Abstract Title: How Much Do Design Choices Matter for Stratospheric Aerosol Intervention

Abstract Submitted to: ATMOSPHERIC SCIENCES

Abstract Text:

The spatiotemporal climate impact of Stratospheric Aerosol Intervention (SAI) depends on how SAI is implemented. Recent research has shown that the latitude and season of injection are two major design variables that affect the spatial and seasonal distribution of stratospheric aerosol optical depth (AOD). Other design variables, such as altitude, also influence the AOD. While these design variables provide a great number of degrees of freedom for designing SAI, they also produce a high-dimensional design space. Various SAI design choices may not all contribute to the diversity of the resulting climate impacts, as the uniqueness of the climate impacts of a particular strategy depends not only on the cooling objectives, but also effectively on natural variability. If one can’t tell the difference between two different strategies, then those strategies are effectively equivalent. This leads to an important question: how much do design choices matter for SAI?

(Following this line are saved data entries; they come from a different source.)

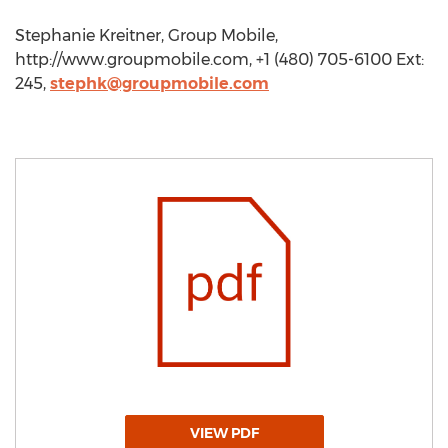
Stephanie Kreitner, Group Mobile,
http://www.groupmobile.com, +1 (480) 705-6100 Ext:
245,
stephk@groupmobile.com
VIEW PDF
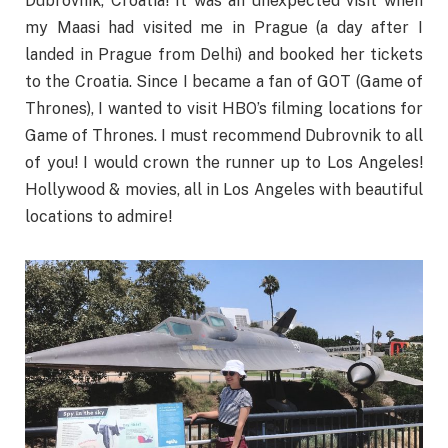
Dubrovnik, Croatia! It was an unexpected visit when
my Maasi had visited me in Prague (a day after I
landed in Prague from Delhi) and booked her tickets
to the Croatia. Since I became a fan of GOT (Game of
Thrones), I wanted to visit HBO’s filming locations for
Game of Thrones. I must recommend Dubrovnik to all
of you! I would crown the runner up to Los Angeles!
Hollywood & movies, all in Los Angeles with beautiful
locations to admire!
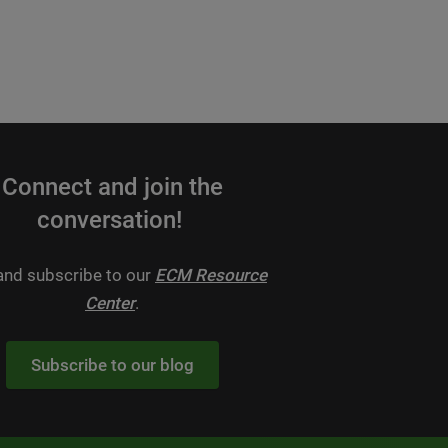
Connect and join the
conversation!
 and subscribe to our
ECM Resource
Center
.
Subscribe to our blog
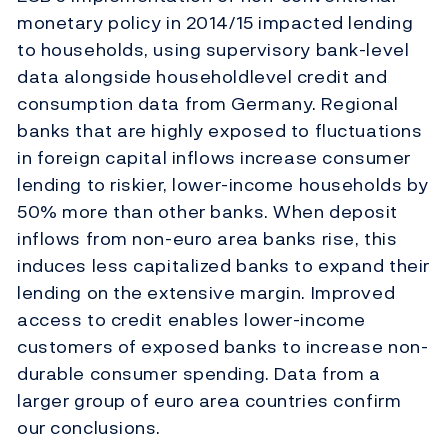
monetary policy in 2014/15 impacted lending
to households, using supervisory bank-level
data alongside householdlevel credit and
consumption data from Germany. Regional
banks that are highly exposed to fluctuations
in foreign capital inflows increase consumer
lending to riskier, lower-income households by
50% more than other banks. When deposit
inflows from non-euro area banks rise, this
induces less capitalized banks to expand their
lending on the extensive margin. Improved
access to credit enables lower-income
customers of exposed banks to increase non-
durable consumer spending. Data from a
larger group of euro area countries confirm
our conclusions.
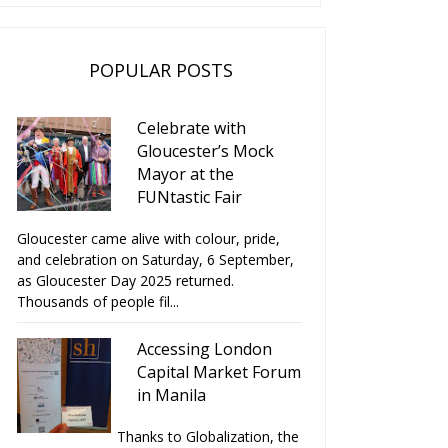
POPULAR POSTS
Celebrate with
Gloucester’s Mock
Mayor at the
FUNtastic Fair
Gloucester came alive with colour, pride,
and celebration on Saturday, 6 September,
as Gloucester Day 2025 returned.
Thousands of people fil...
Accessing London
Capital Market Forum
in Manila
Thanks to Globalization, the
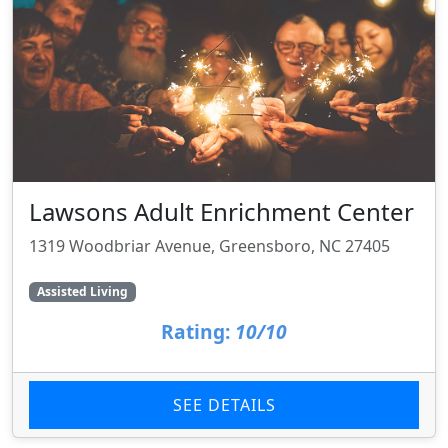
Lawsons Adult Enrichment Center
1319 Woodbriar Avenue, Greensboro, NC 27405
Assisted Living
Rating:
10/10
SEE DETAILS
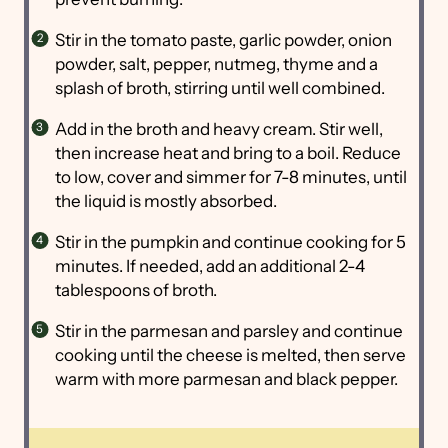
Stir in the tomato paste, garlic powder, onion
powder, salt, pepper, nutmeg, thyme and a
splash of broth, stirring until well combined.
Add in the broth and heavy cream. Stir well,
then increase heat and bring to a boil. Reduce
to low, cover and simmer for 7-8 minutes, until
the liquid is mostly absorbed.
Stir in the pumpkin and continue cooking for 5
minutes. If needed, add an additional 2-4
tablespoons of broth.
Stir in the parmesan and parsley and continue
cooking until the cheese is melted, then serve
warm with more parmesan and black pepper.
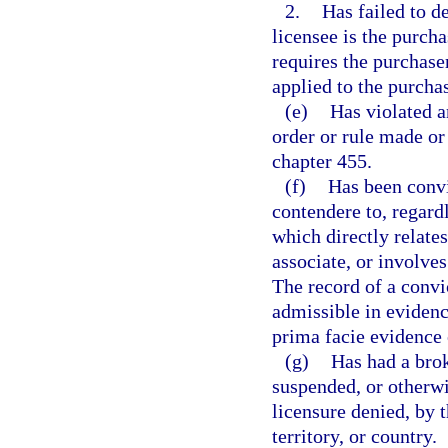
2.
Has failed to 
licensee is the purcha
requires the purchase
applied to the purcha
(e)
Has violated a
order or rule made or 
chapter 455.
(f)
Has been convi
contendere to, regardl
which directly relates
associate, or involves
The record of a convic
admissible in evidenc
prima facie evidence 
(g)
Has had a brok
suspended, or otherwi
licensure denied, by t
territory, or country.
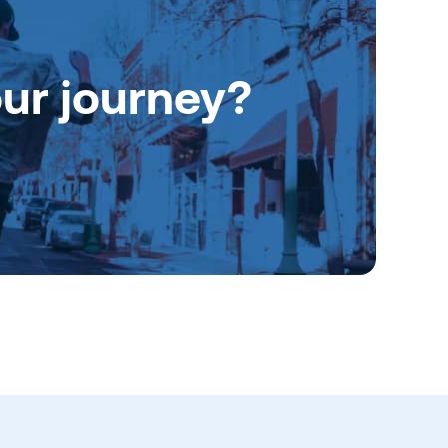
our journey?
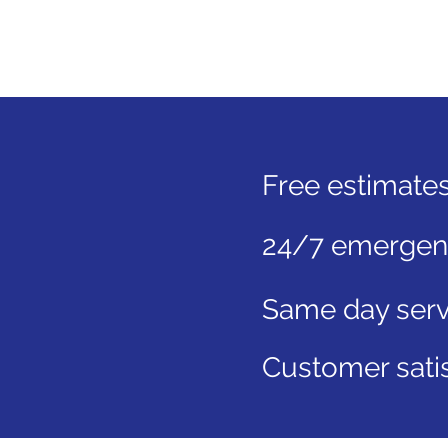
Free estimate
24/7 emergenc
Same day serv
Customer satis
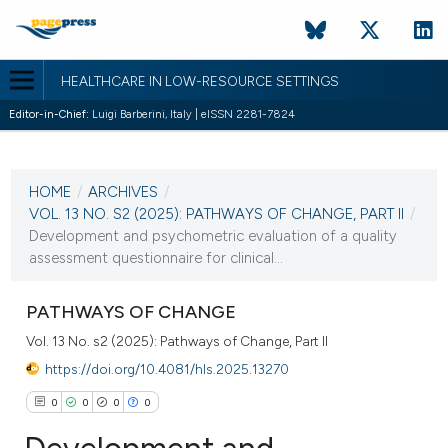
HEALTHCARE IN LOW-RESOURCE SETTINGS
Editor-in-Chief:
Luigi Barberini, Italy | eISSN 2281-7824
CURRENT ISSUE
VOL. 13 NO. S2 (2025)
HOME
/
ARCHIVES
/
17 September 2025
VOL. 13 NO. S2 (2025): PATHWAYS OF CHANGE, PART II
/
Development and psychometric evaluation of a quality
VIEW THIS ISSUE
assessment questionnaire for clinical...
PATHWAYS OF CHANGE
Vol. 13 No. s2 (2025): Pathways of Change, Part II
https://doi.org/10.4081/hls.2025.13270
0
0
0
0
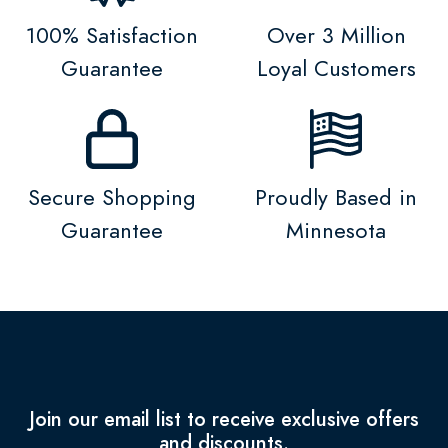
100% Satisfaction
Over 3 Million
Guarantee
Loyal Customers
Secure Shopping
Proudly Based in
Guarantee
Minnesota
Join our email list to receive exclusive offers
and discounts.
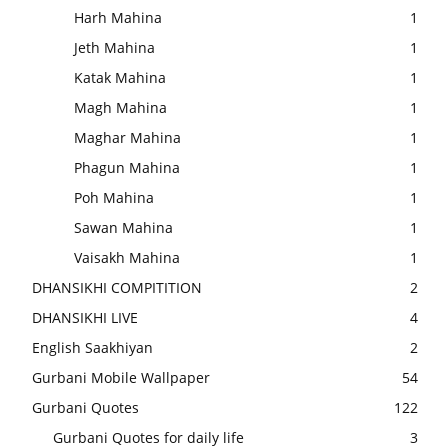
Harh Mahina
1
Jeth Mahina
1
Katak Mahina
1
Magh Mahina
1
Maghar Mahina
1
Phagun Mahina
1
Poh Mahina
1
Sawan Mahina
1
Vaisakh Mahina
1
DHANSIKHI COMPITITION
2
DHANSIKHI LIVE
4
English Saakhiyan
2
Gurbani Mobile Wallpaper
54
Gurbani Quotes
122
Gurbani Quotes for daily life
3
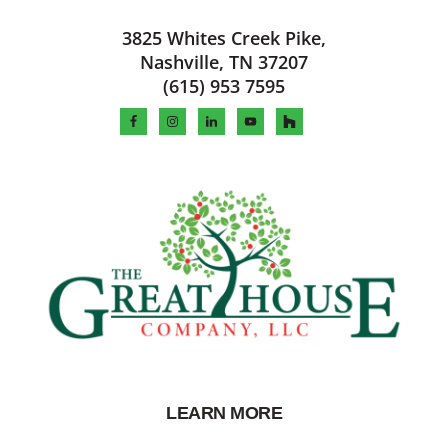
Footer
3825 Whites Creek Pike,
Nashville, TN 37207
(615) 953 7595
LEARN MORE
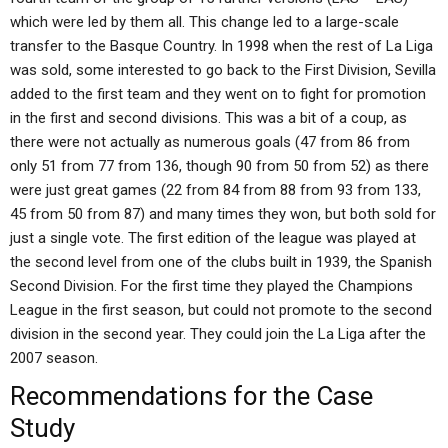
which were led by them all. This change led to a large-scale
transfer to the Basque Country. In 1998 when the rest of La Liga
was sold, some interested to go back to the First Division, Sevilla
added to the first team and they went on to fight for promotion
in the first and second divisions. This was a bit of a coup, as
there were not actually as numerous goals (47 from 86 from
only 51 from 77 from 136, though 90 from 50 from 52) as there
were just great games (22 from 84 from 88 from 93 from 133,
45 from 50 from 87) and many times they won, but both sold for
just a single vote. The first edition of the league was played at
the second level from one of the clubs built in 1939, the Spanish
Second Division. For the first time they played the Champions
League in the first season, but could not promote to the second
division in the second year. They could join the La Liga after the
2007 season.
Recommendations for the Case
Study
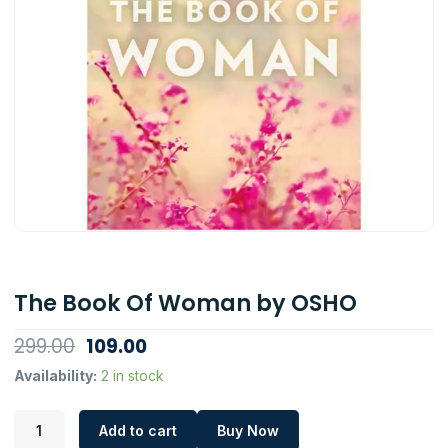
The Book Of Woman by OSHO
Original
Current
299.00
109.00
price
price
The
Availability:
2 in stock
Book
was:
is:
Of
₹299.00.
₹109.00.
Add to cart
Buy Now
Woman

Their importance would depend on the chosen objectives of SAI. The main one is to reduce the global temperature while maintaining reasonable surface climate in different regions across the planet. The ability to distinguish different surface climate responses from different SAI design choices depends on the desired amount of cooling. With more cooling, the signal-to-noise ratio increases and the difference between various SAI design choices tends to become more noticeable.

Here, we introduce a novel approach to systematically evaluate the importance of design choices under different scenarios to address a fundamental question regarding SAI: how “big” is the design space? For a given level of cooling, how many usefully-independent degrees of freedom are available in tailoring outcomes to meet different objectives? This approach not only helps understand how much design choices matter for SAI, but also helps reduce the dimensionality of the design space, which enables the identification of alternative optimal SAI designs with different trade-off considerations. This will ultimately help support future informed decisions regarding climate intervention.